Richard Greene

‘Home rule’ facing significant challenge in legislative session

Gov. Greg Abbott helped break ground in 2015 for Facebook’s Fort Worth center, which got local and state incentives.
Gov. Greg Abbott helped break ground in 2015 for Facebook’s Fort Worth center, which got local and state incentives. Star-Telegram

If you have been focused on other things lately, you may have missed the news that the Texas Legislature will convene for its next biennial session on Tuesday.

The last time our state representatives met, they collectively proposed more than 6,200 bills that would either revise or create new laws impacting the lives of Texans.

While just over 1,300 reached the governor’s desk, that’s still a lot of lawmaking, and keeping up with it all for ordinary people is a daunting task indeed.

Among this session’s many initiatives that should concern the residents of the state’s 1,216 cities, 1,031 public school districts and 254 counties are some that will challenge their power and freedom to decide what is best for them, their families, their economic opportunities and the future of their local communities.

Texas has a proud history of granting to its citizens the power of self-government under the concept of “home rule.” The Texas Municipal League provides a simple definition of what that means:

“Home rule is the right of citizens at the grassroots level to manage their own affairs with minimum interference from the state.
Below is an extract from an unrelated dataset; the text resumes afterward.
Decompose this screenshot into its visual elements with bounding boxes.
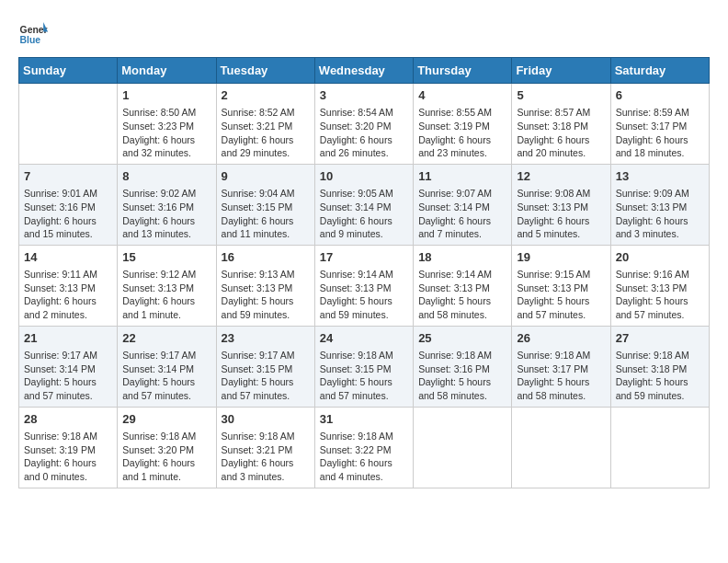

Home rule assumes that governmental problems should be solved at the lowest possible level, closest to the people.”

While it may be hard to imagine any deterioration in that fundamental right in a state that is the epitome of the basic freedoms upon which our country was founded, there are initiatives that will be put forward in Austin to do just that.

After 10 years of recruiting and significantly funding select legislative candidates throughout the state, Empower Texans, its political action committee and its companion entity Texans for Fiscal Responsibility are optimistic they will succeed in denying certain of those local control powers.

The organization is by any appearance a stalwart of conservatism. That’s the kind of political body I would gladly champion. Much of their agenda is bedrock, solid ideology from the right.

But their aggressive initiatives to erode local control suggest they are more statists than they would appear.

Some of what they want to achieve through their legislative allies that they helped to elect is to deliver over to the state certain controls that have always been in the hands of local citizens.

Couched in appealing rhetoric of lower taxes, spending limits, reduced debt and transparency of local government entities, they appear to be the friend of all right-thinking people.

A closer look at what they want to do reveals a very different picture.

Take the issue of economic development as an example. Empower Texans’ position is that of “free market values.” Sounds pretty good, doesn’t it?

However, they actually want to stop the use of incentives cities provide to attract local investment by corporate America and jobs for local residents. It’s a long-established practice across the country and already tightly controlled in Texas.

If Texas can’t compete, then our booming economy goes bust.

As it stands now, that power is in the hands of locally elected city councils, school boards and county officials. If voters don’t like what their chosen leaders are doing, they can replace them.

We’ll get deeper into this and other issues of local concern in the days ahead.

In the meantime, Empower Texans is co-sponsoring a panel discussion at 7 p.m. Tuesday at the Hilton Fort Worth.

Among the topics to be aired is what is billed as “lawmakers seeking to enact a variety of reforms” of the ability of local entities to be free to govern their own affairs.

Sound interesting? It should.

Richard Greene is a former Arlington mayor and served as an appointee of President George W. Bush as regional administrator for the Environmental Protection Agency.